Gilchrist Michael A, Salter Laura A, Wagner Andreas
Department of Biology, University of New Mexico, Albuquerque 87106, USA.
Bioinformatics. 2004 Mar 22;20(5):689-700. doi: 10.1093/bioinformatics/btg469. Epub 2004 Jan 22.
To identify accurately protein function on a proteome-wide scale requires integrating data within and between high-throughput experiments. High-throughput proteomic datasets often have high rates of errors and thus yield incomplete and contradictory information. In this study, we develop a simple statistical framework using Bayes' law to interpret such data and combine information from different high-throughput experiments. In order to illustrate our approach we apply it to two protein complex purification datasets.
Our approach shows how to use high-throughput data to calculate accurately the probability that two proteins are part of the same complex. Importantly, our approach does not need a reference set of verified protein interactions to determine false positive and false negative error rates of protein association.

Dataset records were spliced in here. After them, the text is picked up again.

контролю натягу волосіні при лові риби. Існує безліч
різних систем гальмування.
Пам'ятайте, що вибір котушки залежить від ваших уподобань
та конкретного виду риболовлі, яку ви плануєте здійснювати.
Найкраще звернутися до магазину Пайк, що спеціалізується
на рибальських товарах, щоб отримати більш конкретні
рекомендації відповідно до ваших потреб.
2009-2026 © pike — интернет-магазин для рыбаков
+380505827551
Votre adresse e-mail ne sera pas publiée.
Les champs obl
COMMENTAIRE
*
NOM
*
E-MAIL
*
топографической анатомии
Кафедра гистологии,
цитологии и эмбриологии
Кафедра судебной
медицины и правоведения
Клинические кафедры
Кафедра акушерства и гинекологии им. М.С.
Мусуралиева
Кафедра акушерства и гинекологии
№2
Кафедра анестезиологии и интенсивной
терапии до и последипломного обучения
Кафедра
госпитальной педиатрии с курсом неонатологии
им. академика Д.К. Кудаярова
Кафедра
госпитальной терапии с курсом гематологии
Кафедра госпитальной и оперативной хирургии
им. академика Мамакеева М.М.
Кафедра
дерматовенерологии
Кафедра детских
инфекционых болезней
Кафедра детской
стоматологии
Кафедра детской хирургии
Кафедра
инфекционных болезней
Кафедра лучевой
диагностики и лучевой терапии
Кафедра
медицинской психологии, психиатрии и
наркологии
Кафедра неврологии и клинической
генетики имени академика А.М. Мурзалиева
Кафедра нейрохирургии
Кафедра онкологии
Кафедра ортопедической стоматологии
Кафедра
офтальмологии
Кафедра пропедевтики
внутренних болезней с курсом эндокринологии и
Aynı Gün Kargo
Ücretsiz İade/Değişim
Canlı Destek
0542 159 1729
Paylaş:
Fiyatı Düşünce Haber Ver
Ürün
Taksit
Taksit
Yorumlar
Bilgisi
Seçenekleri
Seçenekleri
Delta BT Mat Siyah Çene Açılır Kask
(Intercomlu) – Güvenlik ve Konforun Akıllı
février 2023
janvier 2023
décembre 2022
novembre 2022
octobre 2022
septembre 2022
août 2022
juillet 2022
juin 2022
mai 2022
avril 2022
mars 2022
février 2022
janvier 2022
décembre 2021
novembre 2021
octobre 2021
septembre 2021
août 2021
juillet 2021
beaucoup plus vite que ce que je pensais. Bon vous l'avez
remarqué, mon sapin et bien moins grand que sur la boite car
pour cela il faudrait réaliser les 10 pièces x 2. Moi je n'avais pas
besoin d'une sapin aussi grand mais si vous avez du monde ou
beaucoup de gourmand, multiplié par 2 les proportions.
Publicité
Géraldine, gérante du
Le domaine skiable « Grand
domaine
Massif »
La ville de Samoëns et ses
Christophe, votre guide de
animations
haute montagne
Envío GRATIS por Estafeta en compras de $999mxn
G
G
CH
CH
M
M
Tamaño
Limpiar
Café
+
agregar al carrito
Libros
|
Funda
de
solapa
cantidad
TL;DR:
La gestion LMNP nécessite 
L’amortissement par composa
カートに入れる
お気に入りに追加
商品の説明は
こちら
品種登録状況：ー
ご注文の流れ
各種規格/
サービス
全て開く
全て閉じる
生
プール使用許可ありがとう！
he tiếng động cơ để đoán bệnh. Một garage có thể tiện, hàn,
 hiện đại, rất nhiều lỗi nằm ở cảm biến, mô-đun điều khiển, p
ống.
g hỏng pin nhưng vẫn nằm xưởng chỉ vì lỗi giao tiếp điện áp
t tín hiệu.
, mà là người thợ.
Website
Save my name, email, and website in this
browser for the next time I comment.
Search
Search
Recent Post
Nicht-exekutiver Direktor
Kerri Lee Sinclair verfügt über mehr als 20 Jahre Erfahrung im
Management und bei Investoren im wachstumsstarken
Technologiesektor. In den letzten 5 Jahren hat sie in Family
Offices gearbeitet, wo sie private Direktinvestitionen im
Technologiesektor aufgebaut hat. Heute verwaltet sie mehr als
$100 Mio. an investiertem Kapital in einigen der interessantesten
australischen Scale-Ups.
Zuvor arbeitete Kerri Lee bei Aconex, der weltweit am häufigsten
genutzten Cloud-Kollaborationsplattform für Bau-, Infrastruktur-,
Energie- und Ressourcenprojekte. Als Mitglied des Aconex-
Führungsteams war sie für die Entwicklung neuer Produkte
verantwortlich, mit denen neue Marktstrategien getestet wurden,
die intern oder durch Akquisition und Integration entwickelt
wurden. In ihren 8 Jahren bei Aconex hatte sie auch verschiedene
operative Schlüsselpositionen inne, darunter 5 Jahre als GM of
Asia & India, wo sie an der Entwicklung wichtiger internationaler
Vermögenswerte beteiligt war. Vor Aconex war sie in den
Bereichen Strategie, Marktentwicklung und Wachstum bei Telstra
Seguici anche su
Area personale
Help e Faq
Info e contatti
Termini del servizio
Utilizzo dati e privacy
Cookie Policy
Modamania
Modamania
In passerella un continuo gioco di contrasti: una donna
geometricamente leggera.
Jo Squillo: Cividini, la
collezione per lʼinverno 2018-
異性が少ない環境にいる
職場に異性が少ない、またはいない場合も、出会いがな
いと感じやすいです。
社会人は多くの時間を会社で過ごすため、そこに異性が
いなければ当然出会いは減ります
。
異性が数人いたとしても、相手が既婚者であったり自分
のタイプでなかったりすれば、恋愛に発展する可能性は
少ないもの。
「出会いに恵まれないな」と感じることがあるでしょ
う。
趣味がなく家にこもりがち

We also demonstrate how to combine information from two separate protein purification datasets into a combined dataset that has greater coverage and accuracy than either dataset alone. In addition, we also provide a technique for estimating the total number of proteins which can be detected using a particular experimental technique.
A suite of simple programs to accomplish some of the above tasks is available at www.unm.edu/~compbio/software/DatasetAssess
要在全蛋白质组范围内准确识别蛋白质功能,需要整合高通量实验内部和之间的数据。高通量蛋白质组数据集往往错误率很高,因此会产生不完整且相互矛盾的信息。在本研究中,我们开发了一个使用贝叶斯定律的简单统计框架来解释此类数据,并整合来自不同高通量实验的信息。为了说明我们的方法,我们将其应用于两个蛋白质复合物纯化数据集。
我们的方法展示了如何利用高通量数据准确计算两种蛋白质属于同一复合物的概率。重要的是,我们的方法不需要一组经过验证的蛋白质相互作用参考集来确定蛋白质关联的假阳性和假阴性错误率。我们还展示了如何将来自两个独立蛋白质纯化数据集的信息整合到一个组合数据集中,该数据集比单独的任何一个数据集都具有更高的覆盖率和准确性。此外,我们还提供了一种技术,用于估计使用特定实验技术可检测到的蛋白质总数。
可在www.unm.edu/~compbio/software/DatasetAssess获取一套用于完成上述一些任务的简单程序。